For those of us plunged into grief, a cold icicle pierces our center and forces the lungs to suck in their last breath of innocent air. This last gasp must sustain us as we rise from the despairing dark towards the blue light of the surface. Our body reaches back into its history to reclaim the learned lessons of survival. We feel the pores of the body closing in on themselves in an effort at self-protection against the on-coming pain. This is our oldest, most primitive reaction, born as a child of the desire for self-survival. John describes this time as the winter-season of the heart. This is the time to lie low by the shelter of the wall and let the worst of the onslaught pass. The walls that John knew here in the Caherragh Valley are the single, loosely built stone walls full of winking openings which allow the passage of light and air. These walls filter the most intense of the driven fury unlike the solid double-wall which would block out everything. For me, this is the journey of my grief — I have no control, it cannot be processed, dealt with or made sense of. Grief is the flowing of the tears of loss realizing itself in my being as a new definitive existence. This loss is the gap that cannot be filled and never should be.

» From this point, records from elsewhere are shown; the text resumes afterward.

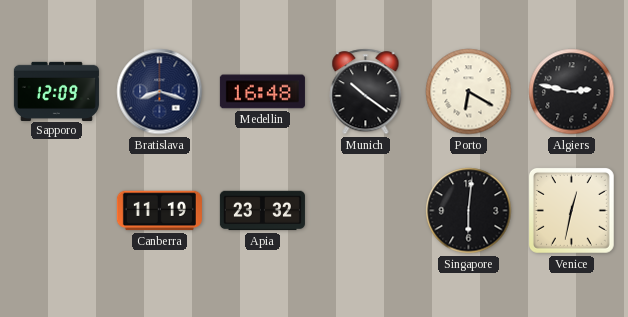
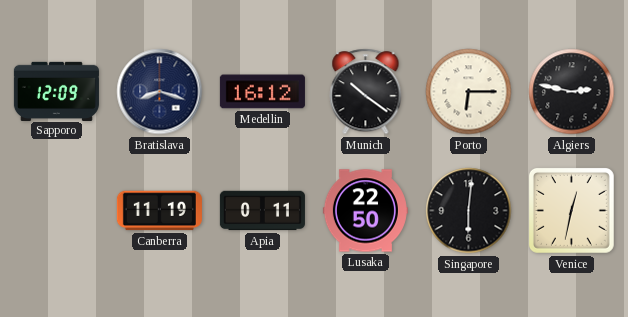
Medellin: 16:48 -> 16:12
Porto: 6:20 -> 6:15
Apia: 23:32 -> 0:11
Lusaka: none -> 22:50
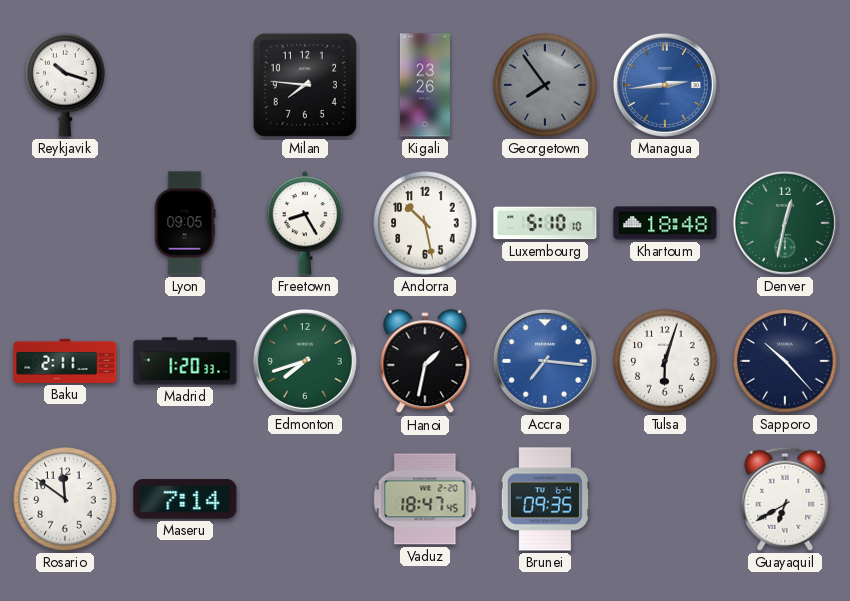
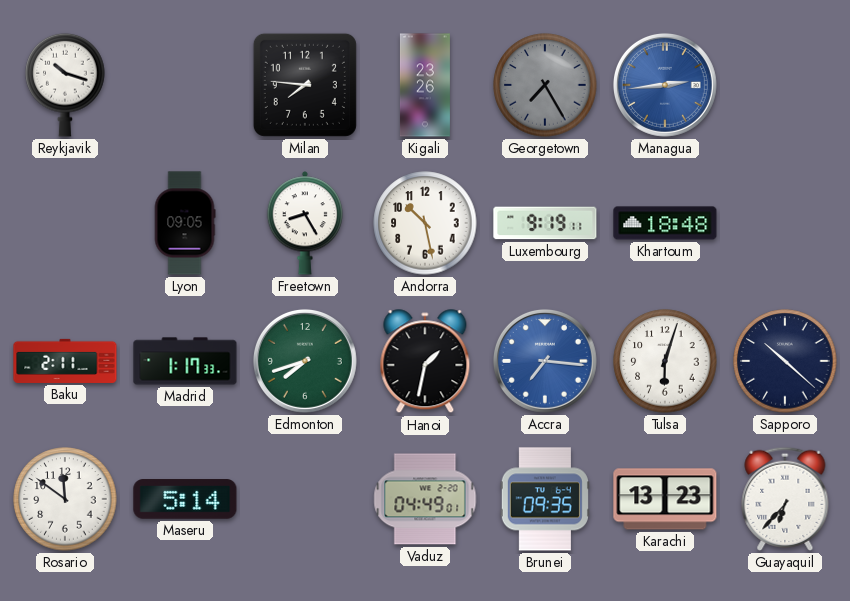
Georgetown: 7:54 -> 7:25
Luxembourg: 5:10 -> 9:19
Denver: 12:32 -> none
Madrid: 1:20 -> 1:17
Sapporo: 10:23 -> 10:22
Maseru: 7:14 -> 5:14
Vaduz: 18:47 -> 04:49
Karachi: none -> 13:23
Guayaquil: 6:40 -> 6:37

Pat describes how they used a ‘ciseach’ when bringing out turf (peat) from the bog with donkeys and baskets.

The journey of the turf laden donkey from the bank of turf to the solid road would often be mined with soft, marshy spots into which the donkey would sink. To enable him to travel safely over it, we would gather sticks and rushes to form a strong layer of skin over the marshy spot. This was a temporary measure. It had to be patched up regularly with fresh bandages of newly cut rushes. We need a temporary ‘ciseach’ as a patch on the boggy ground of grief to help us to solid ground. We must recognize that we are patching just to be able to mind what it is that we are carrying, knowing that it will not be a permanent bridge.”

Reading these words brought a fresh wave of gratitude to all of you who are acting right now as my ciseach,  patching up the boggy ground of my grief until I can find solid ground again.